I lose my damn cowboy hat as I feel myself sinking deeper into the Nowhere thing’s leg, but it ain’t like one of those vortexes on account of I ain’t got no scared in me. No fear in my blood as the suckers start chompin’ down on my fleshy parts.

The damn Nowhere thing I’m stuck in starts moving again, and I see those piles and piles of human bodies coming through the chest of the big sumbitch haven’t slowed down a bit—in fact, they were spewing outta that hole faster than ever. There were tens, hundreds of thousands of bodies stacking so high, the Nowhere thing I’m attached to has to climb up ’em, and

BAM!

The damn thing shifts and we’re back in Fuckland. I’m so deep in the thing’s leg now I can’t keep the muck and the gore outta my mouth. I’m swallowin’ it down now as the Nowhere thing trudges through a street that looks awfully familiar.

We’re walkin’ past the big wall. The guys in charge ain’t nowhere to be seen, though. That’s when I see the Nowhere thing I went through strapped down where he was before. Right where I jumped into his chest. Only now the whole damn fortress starts to crumble and fold in on itself, all building that Nowhere thing up bigger and bigger, with a dozen arms made of cars and concrete and people, ’til there ain’t no fortress and there ain’t no guys in charge. Ain’t no Bill the Gills.

The whole damn fortress gets up lookin’ sort of like a centipede and crawls away. My vision starts to go red, and the Nowhere thing I’m attached to changes direction. I feel my hands curl around other hands. I feel my feet wrap around other feet.

The Nowhere thing is walking. He’s walking right up toward my secret place, when it finally hits me:

I never set no trap for the big sumbitch. I wasn’t talkin’ to the real Bill the Gills. There weren’t no more guys in charge.

They set the trap for me, little Joey. I was the bait, though. I was right about that part.

Yeah, Joey, I’m talkin’ to you. Who’d you think I was talkin’ to? Myself?

I’m full over now, Joey. Just a part of the Nowhere. And the Nowhere’s a part of me.

It’s got my memories now, see? It knows where I stashed you and Mommy.
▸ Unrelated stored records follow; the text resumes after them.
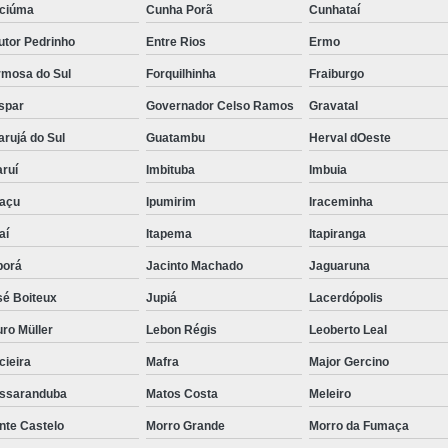
iciúma
Cunha Porã
Cunhataí
utor Pedrinho
Entre Rios
Ermo
rmosa do Sul
Forquilhinha
Fraiburgo
spar
Governador Celso Ramos
Gravatal
rujá do Sul
Guatambu
Herval dOeste
ruí
Imbituba
Imbuia
uaçu
Ipumirim
Iraceminha
aí
Itapema
Itapiranga
borá
Jacinto Machado
Jaguaruna
sé Boiteux
Jupiá
Lacerdópolis
ro Müller
Lebon Régis
Leoberto Leal
cieira
Mafra
Major Gercino
ssaranduba
Matos Costa
Meleiro
nte Castelo
Morro Grande
Morro da Fumaça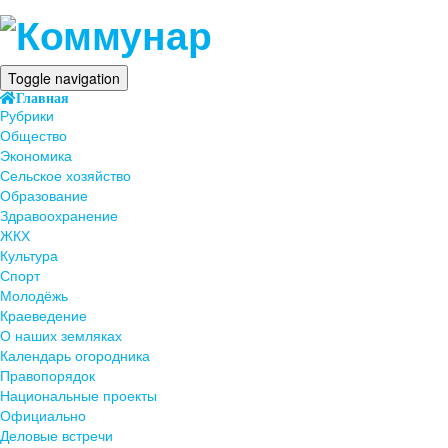
Toggle navigation
Главная
Рубрики
Общество
Экономика
Сельское хозяйство
Образование
Здравоохранение
ЖКХ
Культура
Спорт
Молодёжь
Краеведение
О наших земляках
Календарь огородника
Правопорядок
Национальные проекты
Официально
Деловые встречи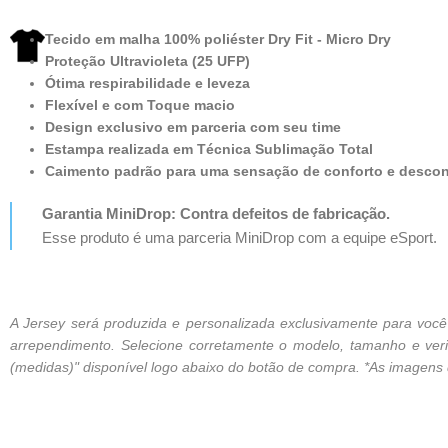
Tecido em malha 100% poliéster Dry Fit - Micro Dry
Proteção Ultravioleta (25 UFP)
Ótima respirabilidade e leveza
Flexível e com Toque macio
Design exclusivo em parceria com seu time
Estampa realizada em Técnica Sublimação Total
Caimento padrão para uma sensação de conforto e desco
Garantia MiniDrop: Contra defeitos de fabricação.
Esse produto é uma parceria MiniDrop com a equipe eSport.
A Jersey será produzida e personalizada exclusivamente para vo
arrependimento. Selecione corretamente o modelo, tamanho e verif
(medidas)" disponível logo abaixo do botão de compra. *As imagens de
The Nowhere, it’s comin’ for ya little Joey. It’s got me talkin’ to you in your dreams so’s you’re plenty scared when we get there. And we’ll be there soon, little buddy. Before you wake up.

We’re gonna use you and Mommy and everybody else in Fuckland to open more big portals like the one inside the big sumbitch. We’re gonna use you as the trap.

We’re gonna suck this planet dry, little Joey. Like we’re wont to do. Like we done for a million years.

‘Til there ain’t nothin’ but Nowhere.